Juga Al-Muhaqqiq Abul-Hasan Asy-Sya’raaniy :
إن أكثر أحاديث الأصول في الكافي غير صحيحة الإسناد ولكنها معتمدة لاعتبار متونها وموافقتها للعقائد الحقّة ولا ينظر في مثلها إلى الإسناد
“Sesungguhnya kebanyakan hadits-hadits dalam Al-Ushul-fil-Kahfiy sanadnya tidak shahih, akan tetapi ia dapat dipercaya dan layak dipertimbangkan matannya karena berkesesuaian dengan ‘aqidah-‘aqidah yang hak, sehingga tidak perlu melihat sanadnya untuk hadits yang semisal itu” [Miqyaasul-Hidaayah, 2/282].
Artinya, sumber apapun yang berkesesuaian dengan doktrin teologis mereka akan dibenarkan. Itu bukan kesimpulan saya, tapi kesimpulan yang dapat ditarik dari ulama Syi’ah di atas….

Comments

Anonim mengatakan...

afwan ust. klo ptnyaanx kluar dr Topik.., apa hukum Sighat Taklik yg dbaca saat nikah.,apakh wajib, sunnah ataukah bid'ah, ada bbrp Ikhwa yg mmbacax n dikatakan hal ini tak mngapa..,tlg d bhas scara Ilmiah..,Syukran Jazakallahu khayr... :)

Anonim mengatakan...

ust. klo Maslahat n Mudharat sm2 seimbang apakh yg hrs kita lakukan..??????, sykran

Anonim mengatakan...

Padahal pada al Kafi Juz I/hal 274 itu berada pada bagian BAB 81. Penjelasan di antara dakwaan orang yang benar dan orang yang batil tentang urusan imamah BERISI hadits yang sangat panjang, dengan sanad ini nih :Ali bin Ibrahim bin Hasyim,... daripada bapanya, daripada Ibn Mahbub, daripada Salam bin Abdullah dan Muhammad bin al-Hasan dan Ali bin Muhammad, daripada Sahl bin Ziyad dan Abu Ali al-Asy'ari, daripada Muhammad bin Hassan, daripada Muhammad bin Ali, daripada Ali bin al-Asbat, daripada Salam bin Abdullah al-Hasyimi, Muhammad bin Ali berkata:

Noh sanandnya saja sudah bohong xi xi xi.. ini belum soal Isinya... wuah beda jauh... Wah nih yang dusta Ahlu sunnah pa Wahabbi ya xi xi xi.... kalau wahabi maklum dech... abu al Jauzaa kan wahabbi... sering ketahuan malsuin hadits... noh bilang sono dicari sama Secondprince dan jakfari... dua blog yang sering menunjukkan kedustaan Abu al Jauza.... xi xi xi

Abu Al-Jauzaa' : mengatakan...

Siapa yang dusta bung ? Anda mbuka matan kitab Al-Kaafiy gak ? Saya nulis itu - walau dengan mengambil faedah dari tulisan orang lain - , juga mbuka kitab Al-Kaafiy yang saya punya. Dan itu saya kopi paste kan langsung dari matan kitab Al-Kaafiy.

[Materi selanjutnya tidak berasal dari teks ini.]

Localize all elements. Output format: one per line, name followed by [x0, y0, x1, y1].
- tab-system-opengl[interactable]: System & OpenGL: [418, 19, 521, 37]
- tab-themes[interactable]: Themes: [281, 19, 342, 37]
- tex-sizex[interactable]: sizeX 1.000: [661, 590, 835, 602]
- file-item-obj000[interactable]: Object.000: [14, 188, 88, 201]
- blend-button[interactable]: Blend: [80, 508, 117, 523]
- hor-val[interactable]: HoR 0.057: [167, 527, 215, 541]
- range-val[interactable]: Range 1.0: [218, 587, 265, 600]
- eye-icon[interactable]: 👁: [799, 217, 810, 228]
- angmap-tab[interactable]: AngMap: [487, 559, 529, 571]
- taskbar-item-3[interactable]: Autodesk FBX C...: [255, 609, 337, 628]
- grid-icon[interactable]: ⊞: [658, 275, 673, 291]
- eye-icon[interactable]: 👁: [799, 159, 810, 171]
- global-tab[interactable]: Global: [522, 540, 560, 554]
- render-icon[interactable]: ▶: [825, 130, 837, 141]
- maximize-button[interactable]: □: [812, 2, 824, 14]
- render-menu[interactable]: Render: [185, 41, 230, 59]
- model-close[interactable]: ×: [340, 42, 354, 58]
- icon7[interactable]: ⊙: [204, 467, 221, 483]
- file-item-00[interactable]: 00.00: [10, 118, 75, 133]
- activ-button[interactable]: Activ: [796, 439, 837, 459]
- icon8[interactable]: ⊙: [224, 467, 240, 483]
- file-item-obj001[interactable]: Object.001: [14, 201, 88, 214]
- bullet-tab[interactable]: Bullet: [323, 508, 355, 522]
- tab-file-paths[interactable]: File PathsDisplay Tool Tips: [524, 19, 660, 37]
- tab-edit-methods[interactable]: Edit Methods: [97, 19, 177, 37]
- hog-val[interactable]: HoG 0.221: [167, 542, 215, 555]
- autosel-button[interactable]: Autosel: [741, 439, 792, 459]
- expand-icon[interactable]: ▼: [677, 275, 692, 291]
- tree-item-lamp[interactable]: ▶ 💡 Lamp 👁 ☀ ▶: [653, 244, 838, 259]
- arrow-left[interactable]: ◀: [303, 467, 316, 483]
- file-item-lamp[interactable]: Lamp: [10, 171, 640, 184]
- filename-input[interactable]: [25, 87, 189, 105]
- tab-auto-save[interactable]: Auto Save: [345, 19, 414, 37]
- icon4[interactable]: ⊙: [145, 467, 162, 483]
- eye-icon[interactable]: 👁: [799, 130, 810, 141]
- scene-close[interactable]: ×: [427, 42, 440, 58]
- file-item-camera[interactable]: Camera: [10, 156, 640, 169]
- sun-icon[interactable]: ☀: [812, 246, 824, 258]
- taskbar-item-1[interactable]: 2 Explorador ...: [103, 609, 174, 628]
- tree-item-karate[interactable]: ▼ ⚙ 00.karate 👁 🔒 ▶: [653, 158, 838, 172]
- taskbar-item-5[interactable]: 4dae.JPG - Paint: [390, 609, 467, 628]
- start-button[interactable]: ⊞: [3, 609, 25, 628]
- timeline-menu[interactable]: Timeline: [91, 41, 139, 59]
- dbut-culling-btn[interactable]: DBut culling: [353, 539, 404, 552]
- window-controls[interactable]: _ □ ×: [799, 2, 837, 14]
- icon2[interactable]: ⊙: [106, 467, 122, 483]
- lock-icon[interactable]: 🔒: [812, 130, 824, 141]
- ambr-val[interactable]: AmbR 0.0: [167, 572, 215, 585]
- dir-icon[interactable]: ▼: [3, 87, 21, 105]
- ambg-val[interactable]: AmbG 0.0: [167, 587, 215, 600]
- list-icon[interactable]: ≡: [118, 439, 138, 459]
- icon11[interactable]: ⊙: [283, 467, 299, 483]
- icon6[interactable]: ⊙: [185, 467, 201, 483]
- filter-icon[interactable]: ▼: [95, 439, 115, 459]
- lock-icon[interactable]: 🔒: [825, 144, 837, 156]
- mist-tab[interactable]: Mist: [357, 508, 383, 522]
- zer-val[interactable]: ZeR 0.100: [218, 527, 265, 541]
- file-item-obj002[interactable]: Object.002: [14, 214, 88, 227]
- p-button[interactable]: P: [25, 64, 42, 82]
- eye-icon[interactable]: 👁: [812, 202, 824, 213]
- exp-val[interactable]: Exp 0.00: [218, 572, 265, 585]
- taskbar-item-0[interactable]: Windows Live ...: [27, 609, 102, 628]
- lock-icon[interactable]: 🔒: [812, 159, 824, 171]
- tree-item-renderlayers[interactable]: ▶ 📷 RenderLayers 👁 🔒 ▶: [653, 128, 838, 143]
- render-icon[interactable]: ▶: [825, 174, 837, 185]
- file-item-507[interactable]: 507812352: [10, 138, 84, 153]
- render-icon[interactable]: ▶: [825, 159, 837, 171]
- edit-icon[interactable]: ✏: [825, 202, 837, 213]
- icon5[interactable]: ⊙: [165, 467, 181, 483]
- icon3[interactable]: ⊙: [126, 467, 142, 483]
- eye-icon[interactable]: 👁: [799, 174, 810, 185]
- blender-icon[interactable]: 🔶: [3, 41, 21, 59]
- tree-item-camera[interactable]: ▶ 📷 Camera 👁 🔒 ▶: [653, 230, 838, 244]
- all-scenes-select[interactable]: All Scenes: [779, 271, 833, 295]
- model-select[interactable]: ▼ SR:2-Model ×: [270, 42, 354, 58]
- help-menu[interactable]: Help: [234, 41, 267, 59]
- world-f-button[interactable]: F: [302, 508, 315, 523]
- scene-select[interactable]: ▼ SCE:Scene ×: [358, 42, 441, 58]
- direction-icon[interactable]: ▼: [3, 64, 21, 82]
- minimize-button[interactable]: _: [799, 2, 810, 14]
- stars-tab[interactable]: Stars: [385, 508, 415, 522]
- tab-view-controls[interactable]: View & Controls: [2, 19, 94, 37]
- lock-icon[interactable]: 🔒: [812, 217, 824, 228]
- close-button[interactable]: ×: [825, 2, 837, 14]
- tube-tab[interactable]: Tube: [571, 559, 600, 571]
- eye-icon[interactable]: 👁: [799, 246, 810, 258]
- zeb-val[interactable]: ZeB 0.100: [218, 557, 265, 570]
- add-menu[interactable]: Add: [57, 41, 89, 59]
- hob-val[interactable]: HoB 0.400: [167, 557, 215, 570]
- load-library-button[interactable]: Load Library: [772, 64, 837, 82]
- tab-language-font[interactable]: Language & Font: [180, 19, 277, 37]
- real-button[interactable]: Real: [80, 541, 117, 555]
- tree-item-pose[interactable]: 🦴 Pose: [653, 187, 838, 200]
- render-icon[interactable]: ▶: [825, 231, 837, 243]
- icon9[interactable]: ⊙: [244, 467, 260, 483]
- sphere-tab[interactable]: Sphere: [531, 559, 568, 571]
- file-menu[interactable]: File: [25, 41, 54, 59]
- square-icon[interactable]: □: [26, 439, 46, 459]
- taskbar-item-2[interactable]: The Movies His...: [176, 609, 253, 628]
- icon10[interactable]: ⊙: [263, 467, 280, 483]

Sungguh kasihan Anda......

kautsar1234 mengatakan...

afwan ustadz, apabila tidak nyambung dengan bab ini

saya ingin bertanya, ustadz menulis sunan abu dawud no hadits 3332, tentang apakah pahala sampe kepada mayit ato tidak dalam forum habib mundzir

setelah saya cek sunan abu dawud no 3332 di lidwa.com maka yang keluar kok tentang makan bawang

pripun ini ustadz?

jazakallahu khoir atas penjelasan yang akan antum berikan

Abu Al-Jauzaa' : mengatakan...

penomoran hadits versi lidwa dan yang versi cetak lain. apa yang saya tulis adalah versi cetaknya.

kautsar1234 mengatakan...

sekali lagi
jazakallahu khairan ustadz atas penjelasannya


sabar ya ustadz sama syi'ah. . .saya pernah "berdialog" dengan mereka dan kalo udah kepepet maka mencela sahabat lagi


waktu saya bilang, nama anak 'ali radhiyallahu 'anhu adalah abu bakar dan umar, maka mereka menjawab kalo itu adalah nama umum

di indonesia seperti tono, andi, budi. . . bikin guemes bener dah mereka

Anonim mengatakan...

ustad kok ngibul...
nih di buktiin ngibulnya antum ustad

Abu Al-Jauzaa' : mengatakan...

Ada orang Syi'ah yang lucu.....

Katanya daqiiq dalam artian menit itu katanya bukan muhdats. Inti alasannya adalah mengambil perkataan Ibnnu Hazm dan beberapa perkataan dalam ilmu falaq.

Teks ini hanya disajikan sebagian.